Der Anblick, wie sich Downhiller den Berg hinab ins Tal stürzen, ist gleichermassen faszinierend und beeindruckend. Wenn Sportler aber dieselbe unwegsame Route nur auf dem Einrad absolvieren, wird aus der Begeisterung Ungläubigkeit. «Immer wieder begegnen wir auf unseren Touren Wanderern, die uns erstaunt nachschauen», sagt Doris Engler aus Altstätten und ergänzt: «An Biker hat man sich gewöhnt, nicht so an uns.» Die 22 Jährige fand vor gut zehn Jahren über Umwegen zu dieser Randsportart. Alles begann mit dem Kinderzirkus Lollypop. 2007 durfte sie mitwirken und einige Kunststücke vorführen. Trat sie zuerst als Jongleurin oder Fakir auf, übte das Einrad zusehends eine Faszination aus. Inspiriert von Markus Büchel, packte sie der Ehrgeiz, diese Sportart auch zu lernen.
Lucienne Bolis aus Buchs wurde bereits 2006 vom Einrad-Virus gepackt. Auf einem Campingplatz in Italien fuhr ein Mädchen mit dem Einrad. «Das wollte ich unbedingt auch ausprobieren», sagt die 18 Jährige. Gesagt, getan und bereits nach den Ferien konnte sie selbstständig fahren. «Ich war derart begeistert davon, dass mir meine Eltern nach den Ferien ein eigenes Einrad gekauft haben.»
Es sei schade, dass noch nicht mehr Leute die Faszination dieser Sportart entdeckt hätten, schliesslich können fast alle innerhalb weniger Wochen schöne Fortschritte erzielen. «Wer während zwei Wochen täglich eine Stunde trainiert, lernt selbstständig aufzusteigen und sowohl geradeaus als auch Kurven zu fahren», sagt Doris Engler. Gemäss Lucienne Bolis sei es wichtig, durchzuhalten und nicht gleich aufzugeben. Habe man die ersten Hürden genommen, fährt es sich fast von alleine. Nebst dem Biss, weiterzumachen, sind ein gutes Gleichgewichtsgefühl und eine hohe Konzentrationsfähigkeit wichtig, um den Sport auszuführen. Besonders beim Downhill braucht es viel Muskelkraft, schliesslich bremst man das Einrad durch Krafteinwirkung auf das Pedal gegen die Drehrichtung des Rades. Entscheidend sei mutig zu sein und Spass zu haben. Vor allem dann, wenn man die Strassen verlässt und sich querfeldein seinen Weg bahnt.
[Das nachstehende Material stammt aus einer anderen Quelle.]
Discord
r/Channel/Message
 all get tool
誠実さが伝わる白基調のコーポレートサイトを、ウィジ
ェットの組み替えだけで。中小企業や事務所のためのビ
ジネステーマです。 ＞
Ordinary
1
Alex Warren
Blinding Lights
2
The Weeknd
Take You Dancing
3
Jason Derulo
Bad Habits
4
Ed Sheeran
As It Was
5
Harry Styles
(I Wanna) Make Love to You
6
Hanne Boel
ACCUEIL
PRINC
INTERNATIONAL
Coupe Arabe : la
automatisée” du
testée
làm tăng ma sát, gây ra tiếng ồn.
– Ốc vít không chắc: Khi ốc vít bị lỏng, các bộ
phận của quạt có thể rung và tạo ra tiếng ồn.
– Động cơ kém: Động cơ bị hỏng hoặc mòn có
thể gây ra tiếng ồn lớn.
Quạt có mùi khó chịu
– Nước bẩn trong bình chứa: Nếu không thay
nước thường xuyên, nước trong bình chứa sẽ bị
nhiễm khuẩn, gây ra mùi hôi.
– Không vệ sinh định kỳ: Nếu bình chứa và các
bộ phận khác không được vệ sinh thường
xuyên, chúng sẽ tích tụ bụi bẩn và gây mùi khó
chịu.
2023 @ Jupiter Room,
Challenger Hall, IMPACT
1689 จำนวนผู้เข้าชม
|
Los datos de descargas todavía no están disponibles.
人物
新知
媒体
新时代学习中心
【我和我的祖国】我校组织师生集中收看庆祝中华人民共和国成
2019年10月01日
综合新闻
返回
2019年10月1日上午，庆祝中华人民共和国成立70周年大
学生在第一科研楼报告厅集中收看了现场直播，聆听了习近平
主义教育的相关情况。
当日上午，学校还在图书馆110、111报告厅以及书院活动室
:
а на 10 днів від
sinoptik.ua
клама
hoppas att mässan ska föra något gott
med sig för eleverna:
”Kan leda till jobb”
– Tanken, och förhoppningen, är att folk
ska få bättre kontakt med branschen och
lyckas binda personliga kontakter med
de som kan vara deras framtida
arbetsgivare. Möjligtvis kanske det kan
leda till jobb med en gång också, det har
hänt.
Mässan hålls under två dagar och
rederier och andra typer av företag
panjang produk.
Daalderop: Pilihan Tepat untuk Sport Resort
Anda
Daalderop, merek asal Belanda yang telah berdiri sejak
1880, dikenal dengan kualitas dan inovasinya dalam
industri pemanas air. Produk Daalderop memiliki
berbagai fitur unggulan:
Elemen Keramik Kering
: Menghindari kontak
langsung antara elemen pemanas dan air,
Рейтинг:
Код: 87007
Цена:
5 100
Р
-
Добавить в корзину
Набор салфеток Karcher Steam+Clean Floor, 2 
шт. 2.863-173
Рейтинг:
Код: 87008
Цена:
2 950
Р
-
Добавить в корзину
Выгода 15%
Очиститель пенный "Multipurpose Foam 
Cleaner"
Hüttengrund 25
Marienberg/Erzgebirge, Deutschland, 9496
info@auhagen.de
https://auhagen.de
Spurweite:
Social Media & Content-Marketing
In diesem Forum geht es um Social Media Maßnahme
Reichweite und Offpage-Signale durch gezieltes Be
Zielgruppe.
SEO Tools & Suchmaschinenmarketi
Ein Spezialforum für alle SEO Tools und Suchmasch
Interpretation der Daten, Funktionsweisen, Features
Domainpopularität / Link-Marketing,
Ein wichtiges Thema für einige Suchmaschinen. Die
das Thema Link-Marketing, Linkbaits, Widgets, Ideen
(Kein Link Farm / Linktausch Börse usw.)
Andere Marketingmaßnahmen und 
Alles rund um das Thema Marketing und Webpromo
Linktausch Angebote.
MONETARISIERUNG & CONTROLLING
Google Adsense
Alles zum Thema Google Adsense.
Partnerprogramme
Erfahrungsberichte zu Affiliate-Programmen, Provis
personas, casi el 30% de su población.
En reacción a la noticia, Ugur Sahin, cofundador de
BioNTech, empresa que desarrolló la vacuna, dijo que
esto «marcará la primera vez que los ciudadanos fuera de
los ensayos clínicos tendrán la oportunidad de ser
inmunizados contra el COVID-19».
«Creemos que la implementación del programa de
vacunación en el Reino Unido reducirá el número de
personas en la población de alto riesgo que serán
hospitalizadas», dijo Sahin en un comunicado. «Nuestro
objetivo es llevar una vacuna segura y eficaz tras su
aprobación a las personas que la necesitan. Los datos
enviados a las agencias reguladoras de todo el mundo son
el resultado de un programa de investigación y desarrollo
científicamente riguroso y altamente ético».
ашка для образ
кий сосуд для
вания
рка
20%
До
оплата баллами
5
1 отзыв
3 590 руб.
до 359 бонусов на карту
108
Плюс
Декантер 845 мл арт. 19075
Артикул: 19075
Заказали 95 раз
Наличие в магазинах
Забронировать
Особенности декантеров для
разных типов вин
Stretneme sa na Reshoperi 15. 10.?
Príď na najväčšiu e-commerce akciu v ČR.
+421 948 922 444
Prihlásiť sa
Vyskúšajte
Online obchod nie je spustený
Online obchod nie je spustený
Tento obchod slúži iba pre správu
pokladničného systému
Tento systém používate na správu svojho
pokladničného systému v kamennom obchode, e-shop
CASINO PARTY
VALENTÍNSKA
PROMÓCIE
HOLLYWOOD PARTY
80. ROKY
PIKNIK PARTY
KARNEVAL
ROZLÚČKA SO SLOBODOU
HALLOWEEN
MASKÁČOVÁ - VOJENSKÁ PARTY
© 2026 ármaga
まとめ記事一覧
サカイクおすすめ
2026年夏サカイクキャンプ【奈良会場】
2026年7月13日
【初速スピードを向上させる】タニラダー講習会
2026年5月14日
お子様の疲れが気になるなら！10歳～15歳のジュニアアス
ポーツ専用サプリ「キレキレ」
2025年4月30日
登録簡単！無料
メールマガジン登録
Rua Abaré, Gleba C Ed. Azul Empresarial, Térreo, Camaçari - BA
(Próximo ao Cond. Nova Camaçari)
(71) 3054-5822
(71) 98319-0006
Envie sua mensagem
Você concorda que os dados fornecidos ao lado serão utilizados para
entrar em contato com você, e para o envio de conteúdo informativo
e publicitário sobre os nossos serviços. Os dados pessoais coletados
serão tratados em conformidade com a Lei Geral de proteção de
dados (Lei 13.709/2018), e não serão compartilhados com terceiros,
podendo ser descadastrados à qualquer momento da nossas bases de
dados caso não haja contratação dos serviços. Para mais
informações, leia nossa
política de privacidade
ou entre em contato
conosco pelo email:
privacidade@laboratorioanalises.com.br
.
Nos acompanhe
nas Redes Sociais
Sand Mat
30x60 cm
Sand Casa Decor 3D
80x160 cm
Beide sehen im sogenannten Muni-Fahren den grössten Spassfaktor. Muni bedeutet Mountain-Unicycling und meint das Fahren mit dem Einrad in unwegsamen Gelände. Weiter gibt es in der Kategorie Rennen die Sprint-, die Langstrecken- und die Spezial-Disziplinen. Ist bei den ersten beiden Disziplinen vornehmlich die Zeit entscheidend, geht es bei Letzterer z. B. um Hoch- und Weitsprung oder besonders langsames Fahren. Bestens bekannt aus der Zirkusmanege sind die Kunststücke und Tricks, die mit dem Einrad gemacht werden können und nicht zuletzt gibt es seit geraumer Zeit Welt- und Europameisterschaften im Einradhockey. Während Doris Engler nur zum Spass fährt, kann es sich Lucienne Bolis vorstellen, eines Tages wettkampfmässig zu fahren. Aktuell freuen sie sich, einmal in der Woche gemeinsam mit dem Verein «Team Ursli - Unicycle Riders (from) Switzerland (and) Liechtenstein» unterwegs zu sein. «Wir gehen bei jedem Wetter nach draussen», sagt Lucienne Bolis und Doris Engler ergänzt: «Bei ganz schlechten Verhältnissen trainieren wir in der Halle.» Am liebsten aber fahren sie über Stock und Stein einen Berg hinab, auch wenn dies am meisten Überwindung braucht. Um Verletzungen zu vermeiden, sei es wichtig, Routen zu wählen, die seinem Können entsprechen. Helm, Handschuhe und Beinschoner schützen nur das Nötigste, wohingegen eine konzentrierte und kalkulierte Abfahrt das Risiko auf ein Minimum reduziert. «Und dennoch gehören blaue Flecken wie bei vielen Sportarten dazu», sagt Lucienne Bolis.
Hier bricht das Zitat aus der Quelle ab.